Por azares de la política, Argaña asumió la vicepresidencia en agosto de 1998, como compañero de fórmula del civil más cercano y leal a Oviedo, Raúl Cubas, quien se comprometió a liberar de prisión al ex general que fue encontrado culpable del delito de insurrección y confinado a una guarnición militar por el presidente Wasmosy antes de dejar el cargo, con la intención de que le fuese imposible mantener su candidatura a la presidencia, misma que había ganado por amplio margen en la interna del Partido Colorado. Dicha maniobra caló hondo en el ánimo del ex militar y la especulación generalizada sobre el atentado contra Argaña se enfocó directamente en Oviedo, aunque nunca se le pudo atribuir la autoría intelectual de dicho magnicidio. Poco tiempo después de haber indultado a Oviedo (cumpliendo el lema de campaña “tu voto vale doble: vota por Cubas y Oviedo sale en libertad”); y de múltiples disputas judiciales entre el Tribunal Militar Extraordinario (que ordenaba la liberación del ex general) y la Corte Suprema (que mandataba su permanencia en prisión), el presidente Cubas se vio obligado a dimitir ante la enorme presión política de la bancada de sus propios correligionarios colorados alineados con Argaña, que había sido ultimado en circunstancias por demás oscuras y sospechosas.

El epílogo que derivó como consecuencia de ese fatídico 23 de marzo fue también trágico en el entorno político-social paraguayo, ya que dio pie a cinco días consecutivos de disturbios en las plazas públicas de Asunción, que cobraron la vida de un total de ocho personas.
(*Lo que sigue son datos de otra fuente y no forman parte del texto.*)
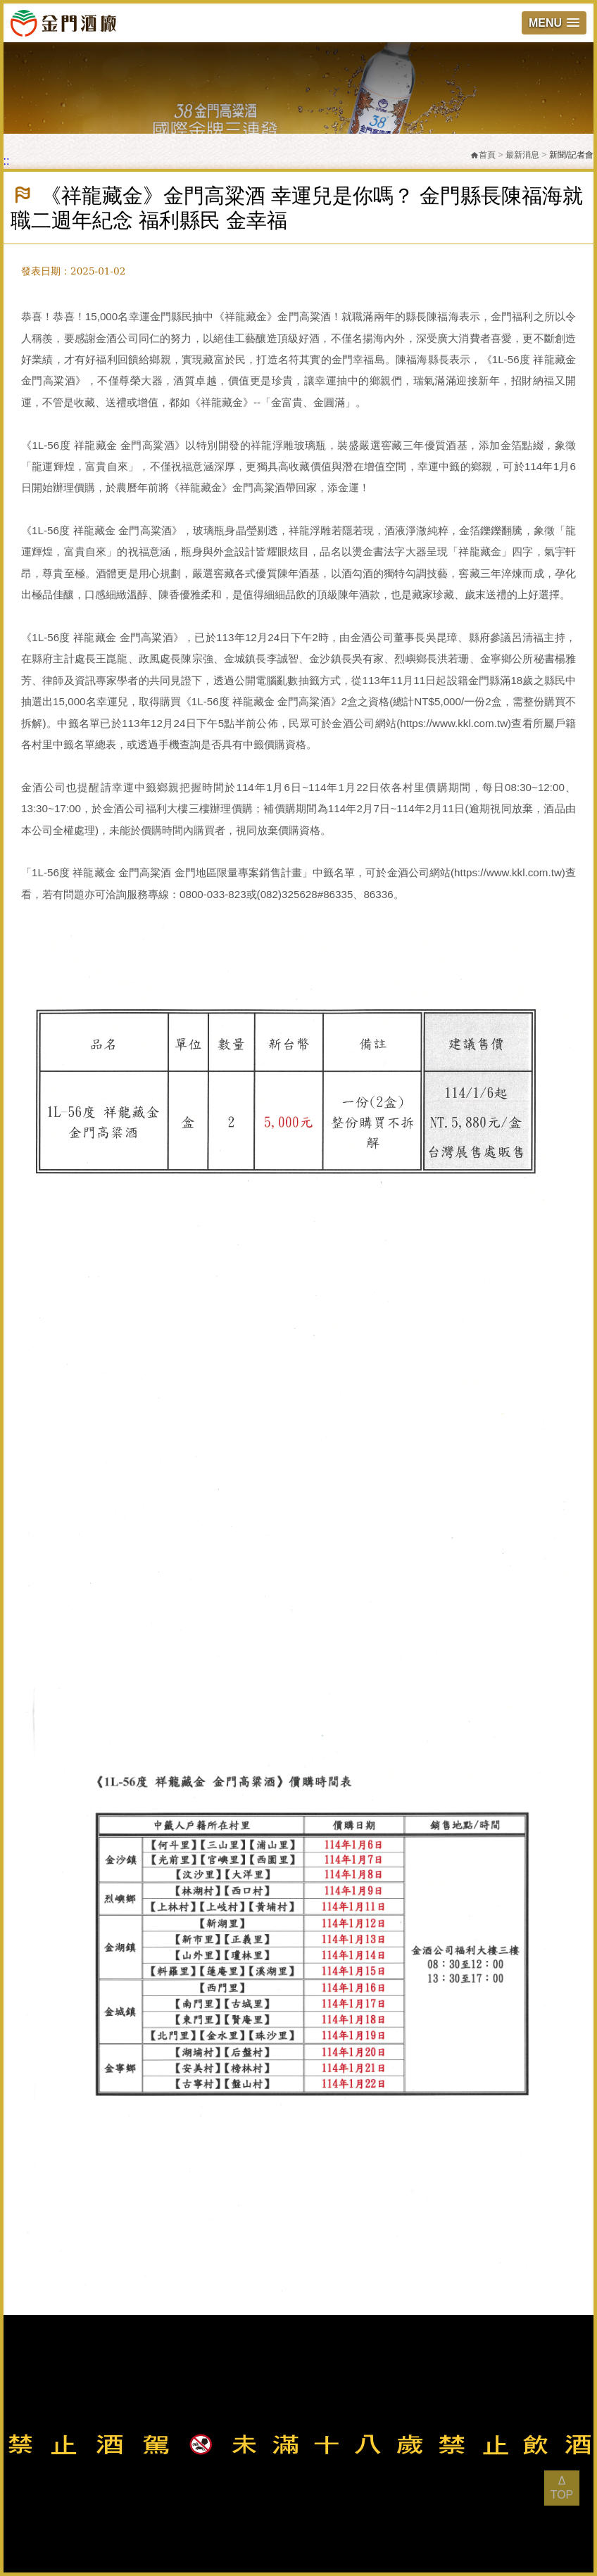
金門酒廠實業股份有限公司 (63, 23)
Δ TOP (562, 2488)
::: (4, 161)
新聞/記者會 (571, 155)
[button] (554, 22)
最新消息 (522, 155)
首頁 (483, 155)
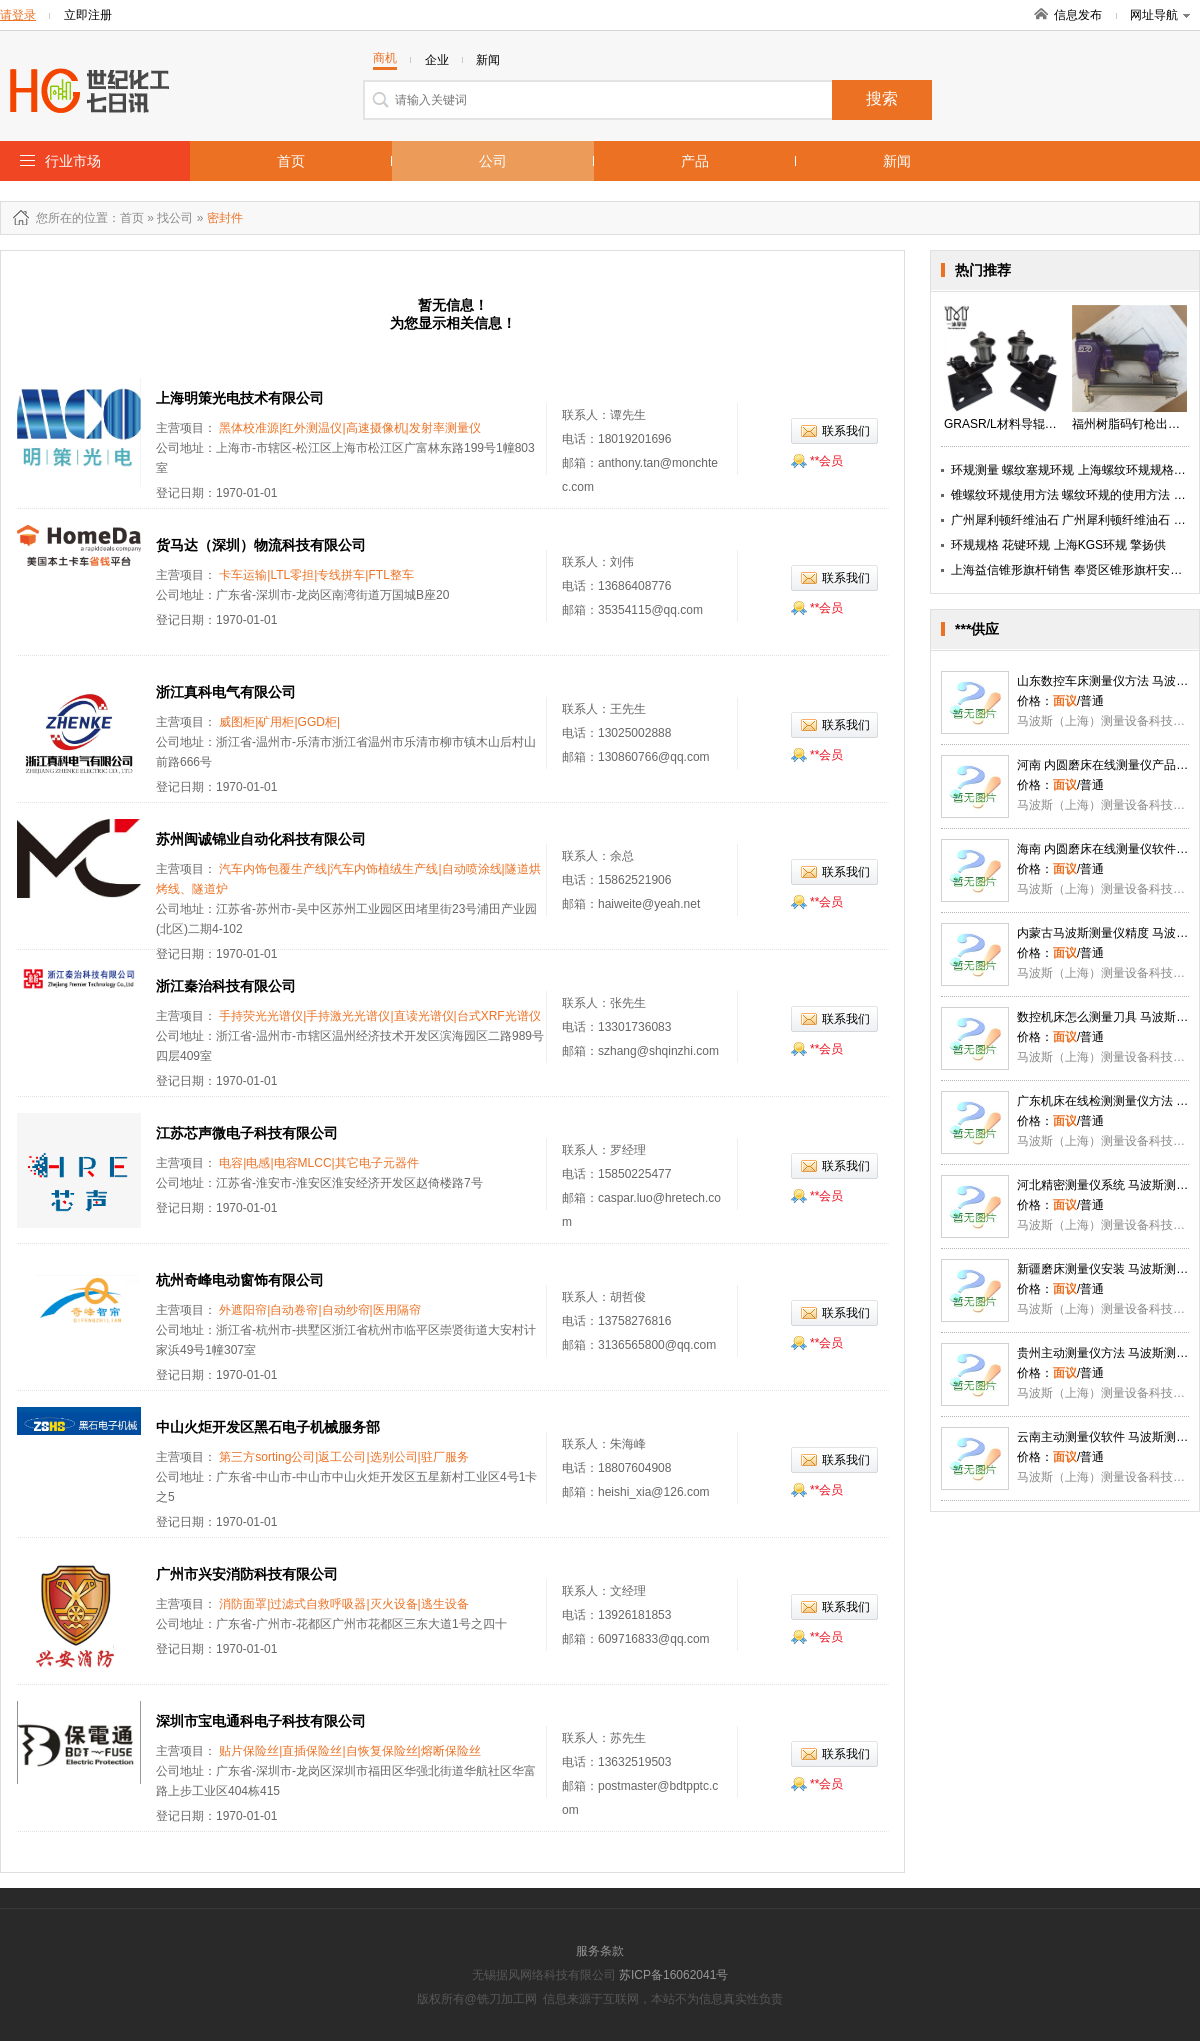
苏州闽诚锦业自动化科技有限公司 (261, 839)
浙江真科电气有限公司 (226, 692)
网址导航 (1160, 15)
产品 (695, 161)
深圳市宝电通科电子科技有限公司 (261, 1721)
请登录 (18, 15)
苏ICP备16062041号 (673, 1975)
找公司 (175, 218)
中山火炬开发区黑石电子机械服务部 (268, 1427)
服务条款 (600, 1951)
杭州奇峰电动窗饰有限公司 (240, 1280)
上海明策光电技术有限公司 (240, 398)
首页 (291, 161)
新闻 (897, 161)
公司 (493, 161)
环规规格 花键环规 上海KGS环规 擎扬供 (1058, 545)
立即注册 (88, 15)
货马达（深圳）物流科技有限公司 (261, 545)
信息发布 (1078, 15)
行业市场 (73, 161)
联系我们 (846, 431)
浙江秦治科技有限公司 (226, 986)
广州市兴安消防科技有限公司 (247, 1574)
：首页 (126, 218)
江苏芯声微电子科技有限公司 (247, 1133)
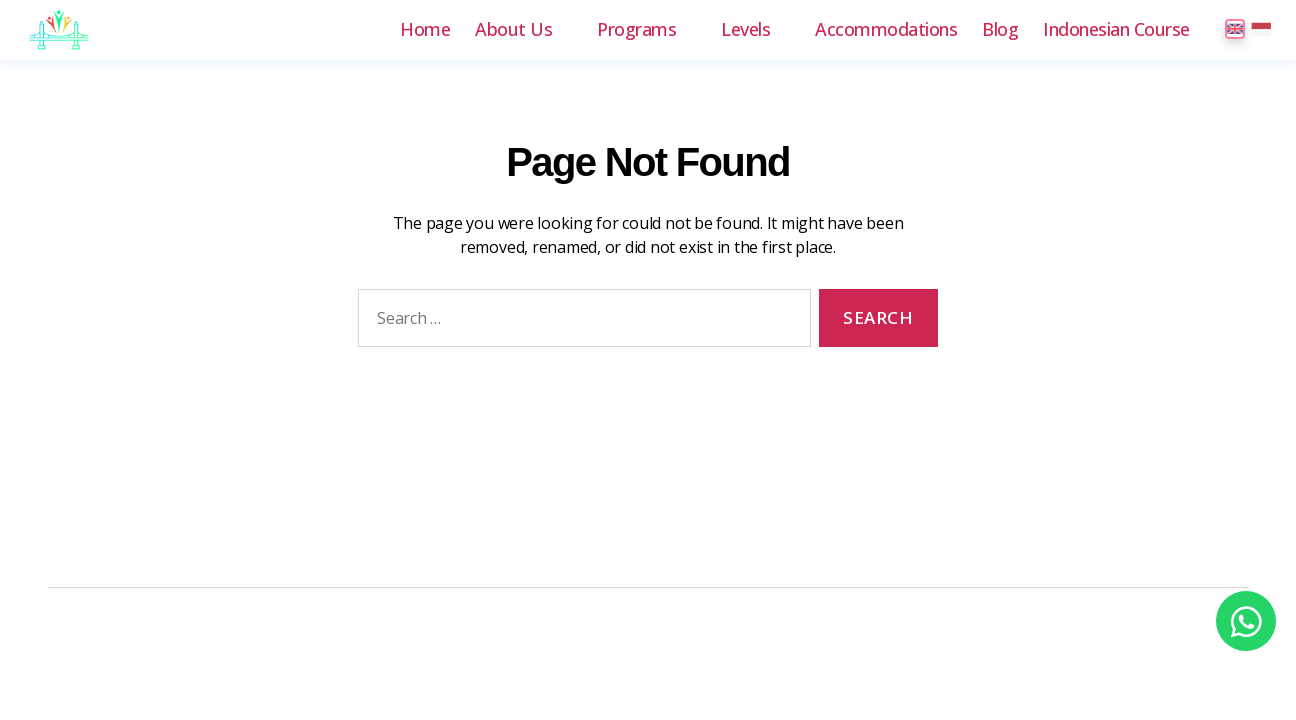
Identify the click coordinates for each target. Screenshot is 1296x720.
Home (425, 30)
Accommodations (886, 30)
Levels (745, 30)
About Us (513, 30)
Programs (636, 30)
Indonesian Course (1116, 30)
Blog (1000, 30)
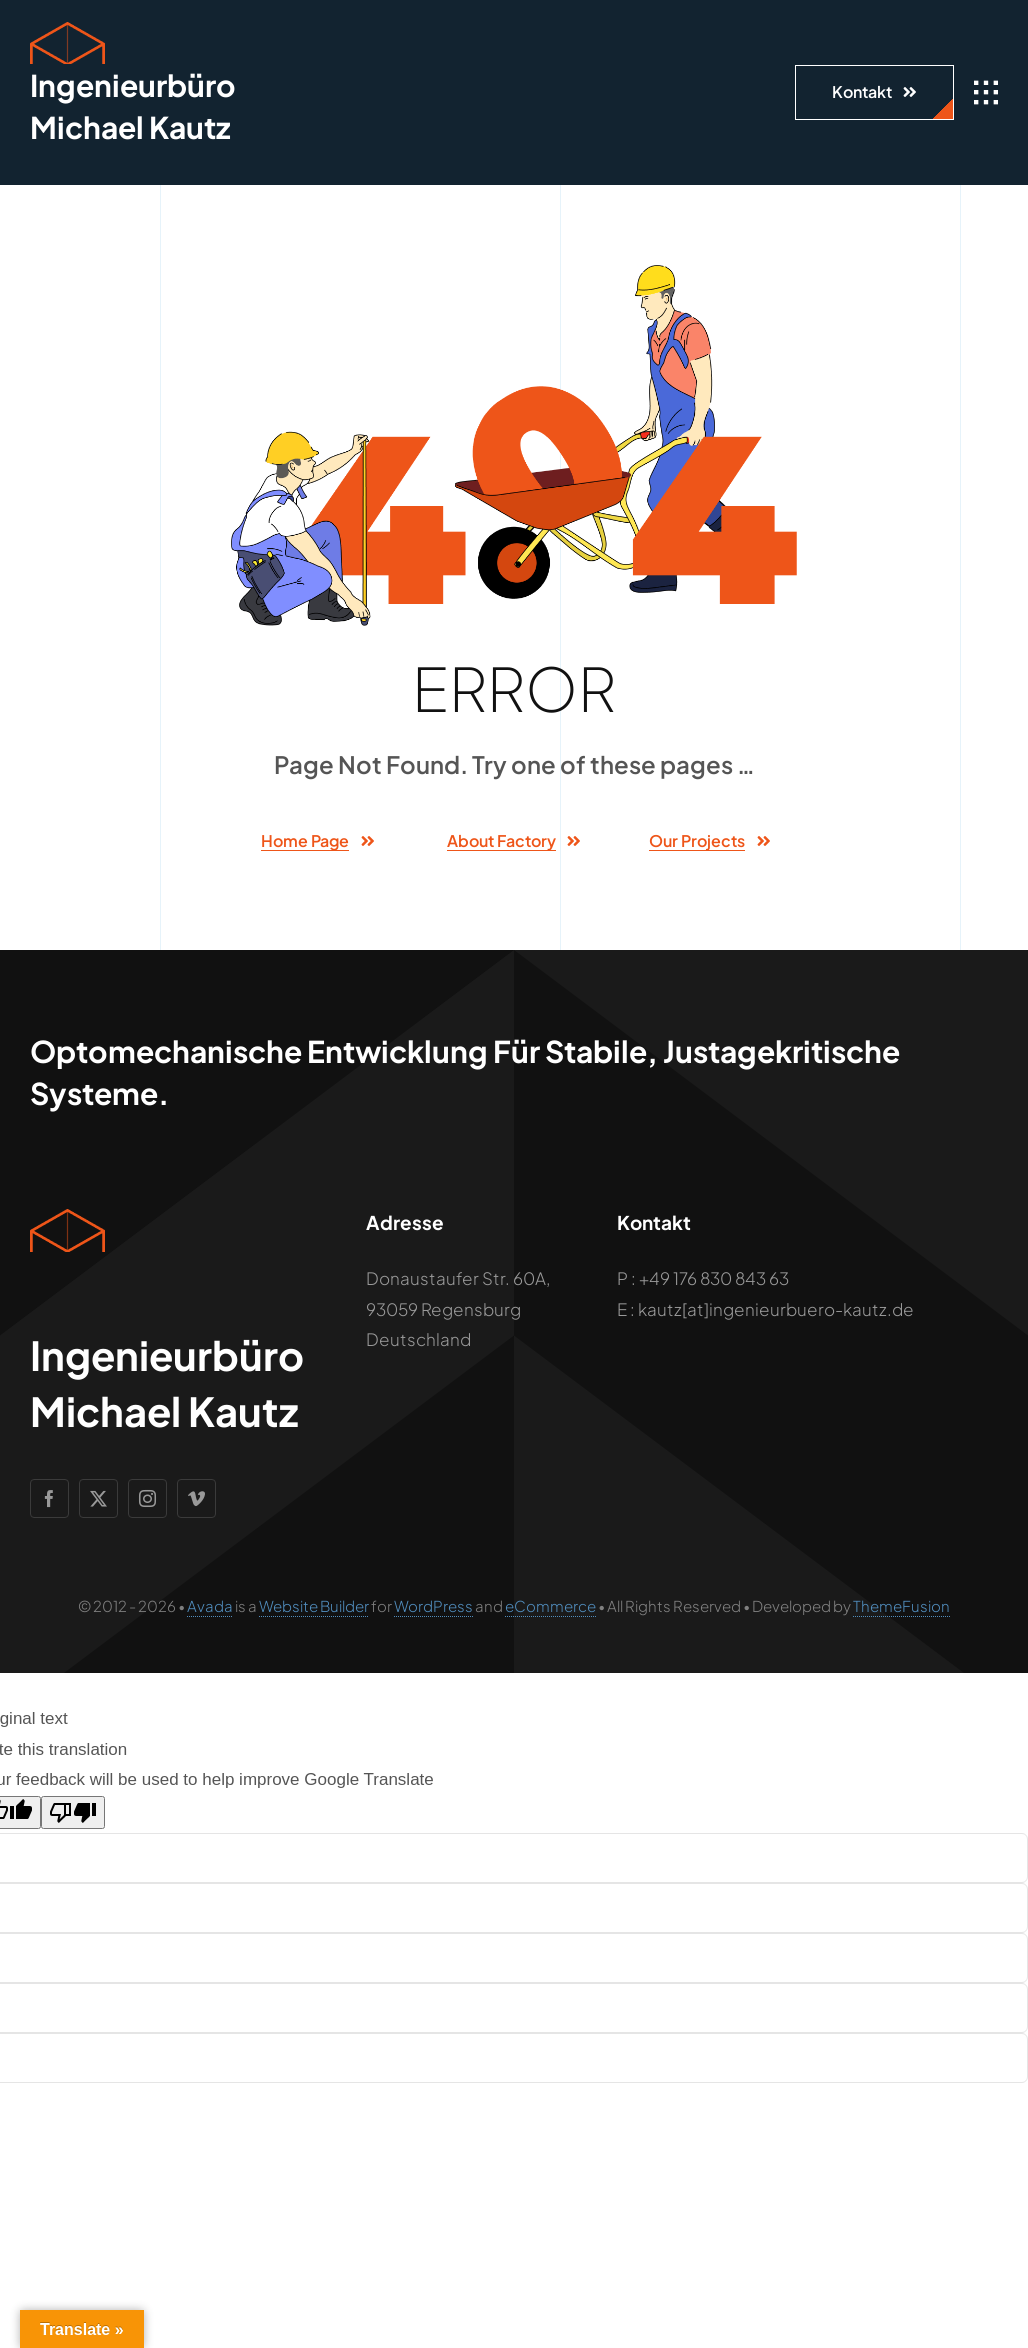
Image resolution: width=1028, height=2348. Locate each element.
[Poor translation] (73, 1812)
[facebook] (49, 1498)
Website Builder (314, 1605)
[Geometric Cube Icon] (67, 30)
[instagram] (147, 1498)
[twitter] (98, 1498)
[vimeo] (196, 1498)
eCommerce (550, 1605)
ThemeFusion (901, 1605)
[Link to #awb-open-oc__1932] (986, 93)
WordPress (433, 1605)
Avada (210, 1605)
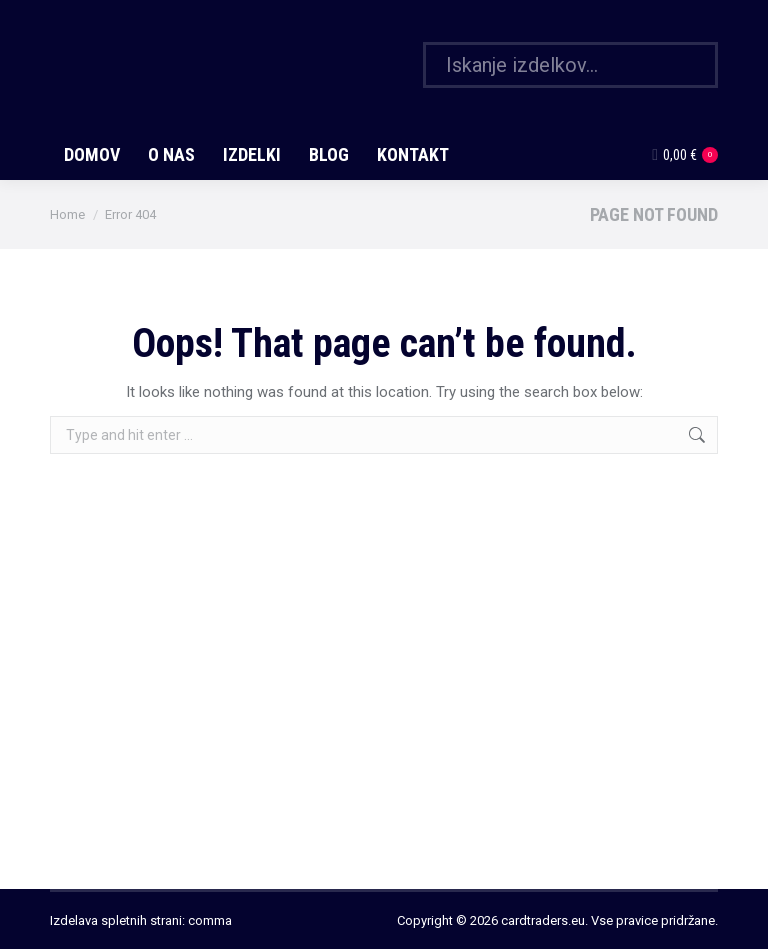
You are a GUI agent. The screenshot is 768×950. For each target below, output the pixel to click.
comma (210, 920)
Lino Oviedo huyó del país y se refugió tanto en Argentina como en Brasil, aunque con el tiempo logró convertirse – en un alarde de impunidad total – en candidato a la Presidencia de la República en el año 2008, perdiendo abrumadoramente ante un candidato de izquierda que renunció a su condición de obispo católico, así como al sacerdocio, para incursionar en política electoral. Pero esa historia la narraremos en otra oportunidad.